The CIO and CMO also travel to technology and marketing conferences together. They listen to and participate in the same discussions. They want to learn about the other’s craft and gain insight into their different perspectives. They want to build a level of familiarity and trust. They want to help each other. In other words, they work hard at the relationship.
Still, problems arise.
“I’ve caught myself numerous times wanting to do an end-run-around IT,” Cochrane admits. He says working for a technology company can be more a curse than a blessing. “Having deep knowledge of technology isn’t good. Sometimes I know too much to basically say, I can do this myself. But I stop myself because I know I’m going to hit a wall six months later when I want to do the next thing.”

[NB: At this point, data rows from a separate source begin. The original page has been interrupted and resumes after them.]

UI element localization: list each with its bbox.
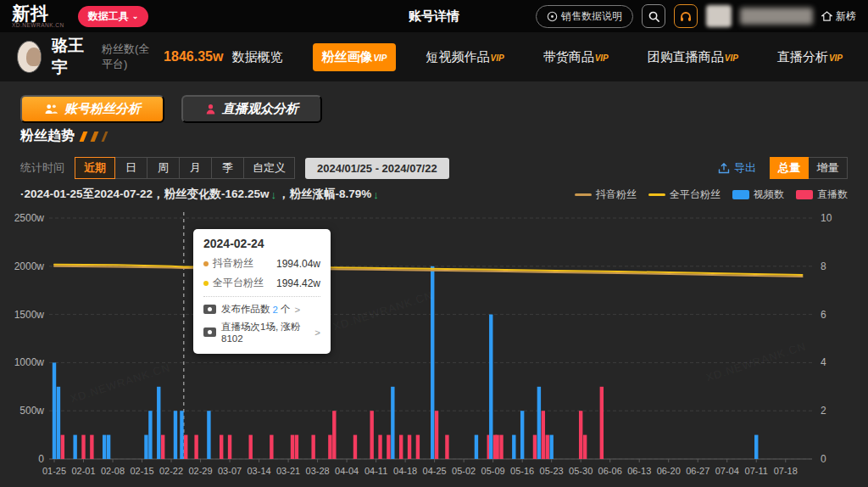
- date-range-picker[interactable]: 2024/01/25 - 2024/07/22: [305, 158, 449, 179]
- live-bar: [184, 435, 187, 459]
- logo-subtitle: XD.NEWRANK.CN: [12, 23, 64, 29]
- live-bar: [579, 411, 582, 459]
- search-button[interactable]: [642, 4, 665, 28]
- vip-badge: VIP: [373, 53, 387, 63]
- x-tick: 05-16: [510, 466, 534, 476]
- tab-live-audience-analysis[interactable]: 直播观众分析: [181, 95, 322, 123]
- legend-item[interactable]: 全平台粉丝: [648, 188, 721, 202]
- video-bar: [207, 411, 210, 459]
- account-tab[interactable]: 粉丝画像VIP: [313, 43, 395, 71]
- live-bar: [546, 435, 549, 459]
- info-circle-icon: [547, 11, 558, 22]
- video-bar: [73, 435, 76, 459]
- summary-period: ·2024-01-25至2024-07-22，: [20, 187, 164, 202]
- segment-近期[interactable]: 近期: [75, 157, 115, 179]
- logo[interactable]: 新抖 XD.NEWRANK.CN: [12, 4, 64, 29]
- user-avatar[interactable]: [706, 5, 732, 27]
- video-bar: [157, 387, 160, 459]
- person-icon: [205, 104, 216, 115]
- y-left-tick: 2500w: [14, 212, 45, 224]
- account-tab[interactable]: 数据概览: [223, 43, 291, 71]
- live-bar: [90, 435, 93, 459]
- summary-rate: 粉丝涨幅-8.79%: [289, 187, 371, 202]
- x-tick: 03-28: [306, 466, 330, 476]
- account-tab[interactable]: 短视频作品VIP: [418, 43, 513, 71]
- headset-button[interactable]: [674, 4, 698, 28]
- legend-item[interactable]: 直播数: [796, 188, 848, 202]
- works-count: 2: [273, 305, 278, 315]
- tooltip-works-link[interactable]: 发布作品数 2 个 >: [203, 303, 320, 316]
- export-icon: [718, 163, 730, 174]
- newrank-label: 新榜: [836, 9, 856, 24]
- chart-legend: 抖音粉丝全平台粉丝视频数直播数: [575, 188, 848, 202]
- live-bar: [161, 435, 164, 459]
- video-bar: [431, 266, 434, 459]
- live-bar: [328, 435, 331, 459]
- live-bar: [249, 435, 253, 459]
- account-tab[interactable]: 带货商品VIP: [535, 43, 617, 71]
- data-tools-button[interactable]: 数据工具 ⌄: [78, 6, 149, 27]
- segment-季[interactable]: 季: [212, 157, 244, 179]
- live-bar: [387, 435, 390, 459]
- headset-icon: [679, 10, 693, 23]
- live-bar: [600, 387, 604, 459]
- live-bar: [416, 435, 420, 459]
- y-left-tick: 1500w: [14, 309, 45, 321]
- home-icon: [821, 11, 832, 21]
- segment-日[interactable]: 日: [115, 157, 147, 179]
- live-bar: [542, 411, 545, 459]
- account-tab[interactable]: 直播分析VIP: [769, 43, 851, 71]
- tooltip-live-link[interactable]: 直播场次1场, 涨粉8102 >: [203, 321, 320, 344]
- x-tick: 05-30: [569, 466, 593, 476]
- live-bar: [220, 435, 223, 459]
- sales-info-button[interactable]: 销售数据说明: [536, 5, 633, 28]
- x-tick: 07-11: [745, 466, 768, 476]
- total-increment-toggle: 总量 增量: [770, 157, 848, 179]
- logo-title: 新抖: [12, 4, 64, 22]
- tab-account-fan-analysis-label: 账号粉丝分析: [64, 101, 141, 117]
- people-icon: [44, 104, 58, 115]
- y-right-tick: 2: [821, 405, 826, 417]
- works-unit: 个: [281, 303, 291, 316]
- tab-account-fan-analysis[interactable]: 账号粉丝分析: [20, 95, 164, 123]
- newrank-link[interactable]: 新榜: [821, 9, 856, 24]
- page-root: 新抖 XD.NEWRANK.CN 数据工具 ⌄ 账号详情 销售数据说明: [0, 0, 868, 487]
- tooltip-row-douyin: 抖音粉丝 1994.04w: [203, 256, 320, 271]
- video-bar: [754, 435, 758, 459]
- legend-label: 全平台粉丝: [670, 188, 721, 202]
- legend-label: 视频数: [754, 188, 784, 202]
- chart-canvas[interactable]: 2500w102000w81500w61000w4500w20001-2502-…: [0, 207, 868, 487]
- x-tick: 06-27: [686, 466, 709, 476]
- x-tick: 02-15: [130, 466, 153, 476]
- live-bar: [270, 435, 273, 459]
- live-bar: [533, 435, 537, 459]
- y-right-tick: 6: [821, 309, 826, 321]
- toggle-increment[interactable]: 增量: [809, 157, 848, 179]
- summary-change: 粉丝变化数-162.25w: [164, 187, 270, 202]
- video-bar: [520, 411, 524, 459]
- legend-swatch: [648, 193, 665, 196]
- time-range-segments: 近期日周月季自定义: [75, 157, 295, 179]
- export-button[interactable]: 导出: [718, 160, 756, 176]
- legend-item[interactable]: 抖音粉丝: [575, 188, 637, 202]
- video-bar: [180, 411, 183, 459]
- segment-自定义[interactable]: 自定义: [244, 157, 295, 179]
- segment-周[interactable]: 周: [147, 157, 180, 179]
- section-title-row: 粉丝趋势: [20, 127, 106, 145]
- live-bar: [408, 435, 411, 459]
- video-bar: [174, 411, 177, 459]
- y-right-tick: 4: [821, 356, 826, 368]
- legend-label: 直播数: [817, 188, 848, 202]
- video-bar: [107, 435, 110, 459]
- legend-item[interactable]: 视频数: [732, 188, 784, 202]
- toggle-total[interactable]: 总量: [770, 157, 809, 179]
- live-bar: [378, 435, 381, 459]
- segment-月[interactable]: 月: [180, 157, 212, 179]
- video-bar: [57, 387, 60, 459]
- fans-count-label: 粉丝数(全平台): [102, 42, 157, 72]
- live-bar: [295, 435, 298, 459]
- x-tick: 03-14: [247, 466, 270, 476]
- y-right-tick: 10: [821, 212, 832, 224]
- fan-trend-chart: 2500w102000w81500w61000w4500w20001-2502-…: [0, 207, 868, 487]
- account-tab[interactable]: 团购直播商品VIP: [639, 43, 747, 71]
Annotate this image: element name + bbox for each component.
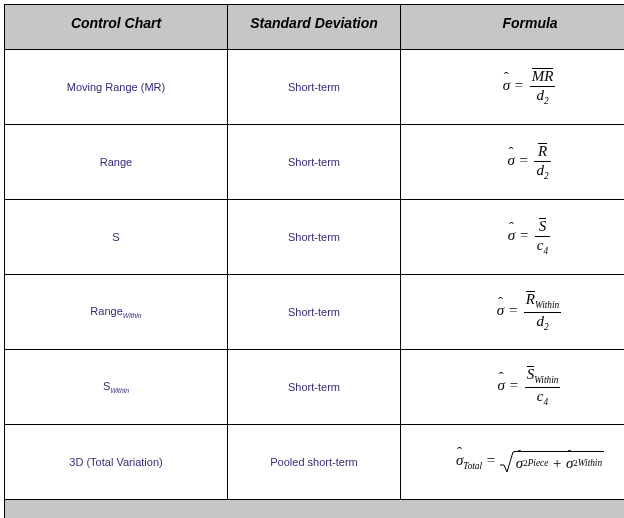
row-formula: σTotal = σ2Piece + σ2Within — [401, 425, 625, 500]
row-deviation: Short-term — [228, 200, 401, 275]
table-row: Range Short-term σ = R d2 — [5, 125, 625, 200]
row-label: RangeWithin — [5, 275, 228, 350]
table-row: Moving Range (MR) Short-term σ = MR d2 — [5, 50, 625, 125]
row-label: Moving Range (MR) — [5, 50, 228, 125]
row-formula: σ = SWithin c4 — [401, 350, 625, 425]
row-label: S — [5, 200, 228, 275]
row-label: SWithin — [5, 350, 228, 425]
row-formula: σ = R d2 — [401, 125, 625, 200]
row-deviation: Short-term — [228, 275, 401, 350]
table-row: RangeWithin Short-term σ = RWithin d2 — [5, 275, 625, 350]
row-label: 3D (Total Variation) — [5, 425, 228, 500]
caption-row: Table 1 Table of short-term standard dev… — [5, 500, 625, 519]
header-row: Control Chart Standard Deviation Formula — [5, 5, 625, 50]
row-deviation: Short-term — [228, 350, 401, 425]
table-caption: Table 1 Table of short-term standard dev… — [5, 500, 625, 519]
row-label: Range — [5, 125, 228, 200]
header-standard-deviation: Standard Deviation — [228, 5, 401, 50]
table-row: SWithin Short-term σ = SWithin c4 — [5, 350, 625, 425]
row-formula: σ = RWithin d2 — [401, 275, 625, 350]
header-formula: Formula — [401, 5, 625, 50]
row-formula: σ = MR d2 — [401, 50, 625, 125]
header-control-chart: Control Chart — [5, 5, 228, 50]
table-row: S Short-term σ = S c4 — [5, 200, 625, 275]
formula-table: Control Chart Standard Deviation Formula… — [4, 4, 624, 518]
row-deviation: Short-term — [228, 50, 401, 125]
row-deviation: Pooled short-term — [228, 425, 401, 500]
row-formula: σ = S c4 — [401, 200, 625, 275]
row-deviation: Short-term — [228, 125, 401, 200]
table-row: 3D (Total Variation) Pooled short-term σ… — [5, 425, 625, 500]
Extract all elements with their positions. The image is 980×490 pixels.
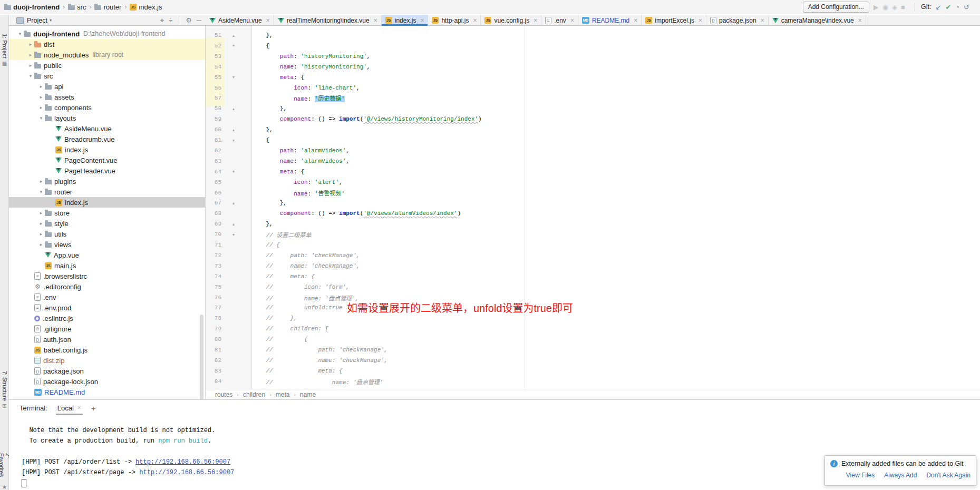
code-line-51[interactable]: 51▴ }, <box>206 30 979 41</box>
terminal-link[interactable]: http://192.168.66.56:9007 <box>135 458 230 466</box>
close-icon[interactable]: × <box>374 17 377 24</box>
locate-icon[interactable]: ⌖ <box>160 17 164 24</box>
code-line-61[interactable]: 61▾ { <box>206 135 979 145</box>
code-line-81[interactable]: 81 // path: 'checkManage', <box>206 345 979 355</box>
editor-breadcrumb-item[interactable]: meta <box>276 391 290 398</box>
code-line-52[interactable]: 52▾ { <box>206 41 979 51</box>
code-line-80[interactable]: 80 // { <box>206 334 979 345</box>
close-icon[interactable]: × <box>266 17 270 24</box>
close-icon[interactable]: × <box>761 17 764 24</box>
editor-breadcrumb-item[interactable]: routes <box>215 391 232 398</box>
tree-item-store[interactable]: ▸store <box>9 208 205 218</box>
tree-item-readme-md[interactable]: MDREADME.md <box>9 387 205 397</box>
tree-item-public[interactable]: ▸public <box>9 60 205 71</box>
tree-item-duoji-frontend[interactable]: ▾duoji-frontendD:\zheheWeb\duoji-fronten… <box>9 28 205 39</box>
tab-package-json[interactable]: {}package.json× <box>706 15 769 26</box>
tree-item--browserslistrc[interactable]: ≡.browserslistrc <box>9 271 205 281</box>
tab-index-js[interactable]: JSindex.js× <box>382 15 429 26</box>
tree-item-package-lock-json[interactable]: {}package-lock.json <box>9 376 205 387</box>
tree-item-index-js[interactable]: JSindex.js <box>9 144 205 155</box>
code-line-75[interactable]: 75 // icon: 'form', <box>206 282 979 292</box>
code-line-76[interactable]: 76 // name: '盘点管理', <box>206 292 979 303</box>
chevron-closed-icon[interactable]: ▸ <box>37 221 45 226</box>
chevron-closed-icon[interactable]: ▸ <box>37 105 45 110</box>
fold-marker-icon[interactable]: ▴ <box>231 128 236 132</box>
tree-item-asidemenu-vue[interactable]: AsideMenu.vue <box>9 123 205 134</box>
terminal-tab-local[interactable]: Local × <box>56 400 83 416</box>
sidebar-item-project[interactable]: 1: Project▦ <box>0 34 9 66</box>
code-line-84[interactable]: 84 // name: '盘点管理' <box>206 376 979 387</box>
close-icon[interactable]: × <box>77 404 81 411</box>
tree-item-index-js[interactable]: JSindex.js <box>9 197 205 208</box>
code-line-55[interactable]: 55▾ meta: { <box>206 72 979 83</box>
terminal-link[interactable]: http://192.168.66.56:9007 <box>139 469 234 476</box>
fold-marker-icon[interactable]: ▴ <box>231 201 236 205</box>
tree-item-app-vue[interactable]: App.vue <box>9 250 205 260</box>
fold-marker-icon[interactable]: ▾ <box>231 138 236 143</box>
code-line-78[interactable]: 78 // }, <box>206 313 979 324</box>
chevron-closed-icon[interactable]: ▸ <box>37 242 45 247</box>
code-line-68[interactable]: 68 component: () => import('@/views/alar… <box>206 208 979 219</box>
tree-item-breadcrumb-vue[interactable]: Breadcrumb.vue <box>9 134 205 144</box>
settings-icon[interactable]: ⚙ <box>186 17 192 24</box>
fold-marker-icon[interactable]: ▴ <box>231 106 236 111</box>
code-line-54[interactable]: 54 name: 'historyMonitoring', <box>206 62 979 72</box>
history-icon[interactable]: ◔ <box>955 4 959 11</box>
close-icon[interactable]: × <box>698 17 702 24</box>
update-project-icon[interactable]: ↙ <box>935 4 941 11</box>
code-line-73[interactable]: 73 // name: 'checkManage', <box>206 261 979 271</box>
code-line-60[interactable]: 60▴ }, <box>206 124 979 135</box>
code-line-70[interactable]: 70▾ // 设置二级菜单 <box>206 229 979 240</box>
tree-item-style[interactable]: ▸style <box>9 218 205 229</box>
tree-item-dist-zip[interactable]: dist.zip <box>9 355 205 366</box>
tree-item--gitignore[interactable]: ⊘.gitignore <box>9 324 205 334</box>
tree-item-views[interactable]: ▸views <box>9 239 205 250</box>
chevron-closed-icon[interactable]: ▸ <box>27 52 34 57</box>
chevron-open-icon[interactable]: ▾ <box>16 31 24 36</box>
add-configuration-button[interactable]: Add Configuration... <box>803 2 869 13</box>
chevron-down-icon[interactable]: ▾ <box>50 18 52 23</box>
code-line-57[interactable]: 57 name: '历史数据' <box>206 93 979 103</box>
breadcrumb-item[interactable]: JSindex.js <box>130 3 162 11</box>
tree-item--env[interactable]: ≡.env <box>9 292 205 302</box>
chevron-closed-icon[interactable]: ▸ <box>37 210 45 215</box>
new-terminal-button[interactable]: + <box>91 404 96 413</box>
chevron-closed-icon[interactable]: ▸ <box>37 94 45 100</box>
code-line-77[interactable]: 77 // unfold:true <box>206 302 979 313</box>
tree-item-pagecontent-vue[interactable]: PageContent.vue <box>9 155 205 165</box>
notification-action-always-add[interactable]: Always Add <box>884 472 917 479</box>
tree-scrollbar[interactable] <box>200 315 203 399</box>
fold-marker-icon[interactable]: ▾ <box>231 43 236 48</box>
tree-item-babel-config-js[interactable]: JSbabel.config.js <box>9 345 205 355</box>
breadcrumb-item[interactable]: src <box>68 3 86 11</box>
tab-realtimemonitoring-index-vue[interactable]: realTimeMonitoring\index.vue× <box>274 15 382 26</box>
tree-item-package-json[interactable]: {}package.json <box>9 366 205 376</box>
code-line-59[interactable]: 59 component: () => import('@/views/hist… <box>206 114 979 124</box>
code-line-67[interactable]: 67▴ }, <box>206 198 979 208</box>
tab--env[interactable]: ≡.env× <box>541 15 578 26</box>
tab-http-api-js[interactable]: JShttp-api.js× <box>428 15 481 26</box>
breadcrumb-item[interactable]: duoji-frontend <box>4 3 60 11</box>
tree-item-components[interactable]: ▸components <box>9 102 205 113</box>
chevron-open-icon[interactable]: ▾ <box>37 189 45 194</box>
code-line-83[interactable]: 83 // meta: { <box>206 366 979 376</box>
code-line-66[interactable]: 66 name: '告警视频' <box>206 188 979 198</box>
code-line-58[interactable]: 58▴ }, <box>206 103 979 114</box>
editor-breadcrumb-item[interactable]: name <box>300 391 316 398</box>
tab-importexcel-js[interactable]: JSimportExcel.js× <box>642 15 706 26</box>
code-line-71[interactable]: 71 // { <box>206 240 979 250</box>
chevron-closed-icon[interactable]: ▸ <box>27 42 34 47</box>
close-icon[interactable]: × <box>420 17 424 24</box>
tree-item-router[interactable]: ▾router <box>9 187 205 197</box>
sidebar-item-structure[interactable]: 7: Structure⊞ <box>0 371 9 408</box>
close-icon[interactable]: × <box>533 17 537 24</box>
chevron-open-icon[interactable]: ▾ <box>37 115 45 121</box>
tab-readme-md[interactable]: MDREADME.md× <box>578 15 642 26</box>
notification-action-view-files[interactable]: View Files <box>846 472 875 479</box>
chevron-open-icon[interactable]: ▾ <box>27 73 34 79</box>
sidebar-item-favorites[interactable]: 2: Favorites★ <box>0 453 9 490</box>
fold-marker-icon[interactable]: ▾ <box>231 232 236 237</box>
chevron-closed-icon[interactable]: ▸ <box>37 231 45 237</box>
code-editor[interactable]: 51▴ },52▾ {53 path: 'historyMonitoring',… <box>206 26 980 389</box>
tree-item-plugins[interactable]: ▸plugins <box>9 176 205 187</box>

Knowing what not to do can be just as important. Some companies wanting to fix a dysfunctional IT-marketing relationship throw staff together in an open space. The thinking is that physical proximity leads to greater collaboration. But Cochrane says that’s a recipe for disaster. Just imagine marketers in the ecstasy of the creative process surrounded by a bunch of frowning-faced IT programmers trying to code – neither would perform well.
Lastly, Cochrane advises CIOs and CMOs not to fall back into the old habits that derailed relationships in the past. “If there’s a disagreement, just pick up the phone” and call your counterpart, he says. “Don’t go to the CEO, don’t bring it up at a budget meeting, don’t throw anyone under the bus.”